● Brief: Lines from the one containing "Describe the element at coordinates (1058, 640)" through the last line of the data are to be repeated word for word, both ends included.

Information section start

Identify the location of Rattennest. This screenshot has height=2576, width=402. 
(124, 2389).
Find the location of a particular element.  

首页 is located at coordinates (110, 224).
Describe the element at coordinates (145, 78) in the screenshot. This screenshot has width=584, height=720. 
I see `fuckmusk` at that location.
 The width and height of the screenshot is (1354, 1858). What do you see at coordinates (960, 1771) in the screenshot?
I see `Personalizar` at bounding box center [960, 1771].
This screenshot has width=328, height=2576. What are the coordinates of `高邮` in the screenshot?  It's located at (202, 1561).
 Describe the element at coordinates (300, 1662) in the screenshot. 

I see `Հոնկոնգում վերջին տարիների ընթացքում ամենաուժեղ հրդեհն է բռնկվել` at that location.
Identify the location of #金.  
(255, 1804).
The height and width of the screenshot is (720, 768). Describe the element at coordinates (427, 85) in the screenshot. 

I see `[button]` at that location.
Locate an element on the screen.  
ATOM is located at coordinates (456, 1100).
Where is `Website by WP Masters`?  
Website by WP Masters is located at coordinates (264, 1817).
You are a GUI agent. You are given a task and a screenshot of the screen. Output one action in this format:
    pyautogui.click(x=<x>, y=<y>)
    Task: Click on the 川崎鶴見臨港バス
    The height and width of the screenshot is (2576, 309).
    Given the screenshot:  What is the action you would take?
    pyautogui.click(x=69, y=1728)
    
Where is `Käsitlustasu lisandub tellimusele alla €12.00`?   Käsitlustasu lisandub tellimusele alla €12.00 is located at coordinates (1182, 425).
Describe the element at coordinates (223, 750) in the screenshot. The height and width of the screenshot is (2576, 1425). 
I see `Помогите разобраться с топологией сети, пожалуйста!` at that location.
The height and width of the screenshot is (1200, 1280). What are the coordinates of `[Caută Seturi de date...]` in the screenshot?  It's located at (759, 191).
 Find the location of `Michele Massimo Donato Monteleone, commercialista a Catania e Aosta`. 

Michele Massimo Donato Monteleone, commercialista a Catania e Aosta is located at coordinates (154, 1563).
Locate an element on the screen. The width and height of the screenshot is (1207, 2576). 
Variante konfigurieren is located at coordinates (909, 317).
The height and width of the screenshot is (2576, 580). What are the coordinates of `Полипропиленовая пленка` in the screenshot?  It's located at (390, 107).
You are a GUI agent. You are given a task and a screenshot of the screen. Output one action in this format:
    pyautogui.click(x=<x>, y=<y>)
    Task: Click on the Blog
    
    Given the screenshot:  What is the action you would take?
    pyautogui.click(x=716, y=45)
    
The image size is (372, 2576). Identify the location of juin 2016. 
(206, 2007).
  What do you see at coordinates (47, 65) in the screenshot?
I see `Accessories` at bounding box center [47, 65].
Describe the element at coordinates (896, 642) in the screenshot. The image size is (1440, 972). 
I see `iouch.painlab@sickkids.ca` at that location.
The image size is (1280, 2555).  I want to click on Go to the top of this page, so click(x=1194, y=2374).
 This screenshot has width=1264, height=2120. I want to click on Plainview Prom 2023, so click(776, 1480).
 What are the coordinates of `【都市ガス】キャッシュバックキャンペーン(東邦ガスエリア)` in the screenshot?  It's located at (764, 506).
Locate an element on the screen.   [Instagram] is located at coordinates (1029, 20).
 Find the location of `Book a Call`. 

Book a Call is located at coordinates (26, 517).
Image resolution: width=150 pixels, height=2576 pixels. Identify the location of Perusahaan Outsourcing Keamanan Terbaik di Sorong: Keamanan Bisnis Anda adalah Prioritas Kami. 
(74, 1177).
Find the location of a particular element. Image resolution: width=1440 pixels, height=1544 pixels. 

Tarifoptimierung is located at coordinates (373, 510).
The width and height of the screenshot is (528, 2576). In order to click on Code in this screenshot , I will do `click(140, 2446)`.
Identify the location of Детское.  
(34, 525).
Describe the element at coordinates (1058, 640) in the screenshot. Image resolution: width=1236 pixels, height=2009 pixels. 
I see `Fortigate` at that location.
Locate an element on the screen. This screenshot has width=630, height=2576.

Information section end

● Result:
Describe the element at coordinates (1058, 640) in the screenshot. Image resolution: width=1236 pixels, height=2009 pixels. 
I see `Fortigate` at that location.
Locate an element on the screen. This screenshot has width=630, height=2576.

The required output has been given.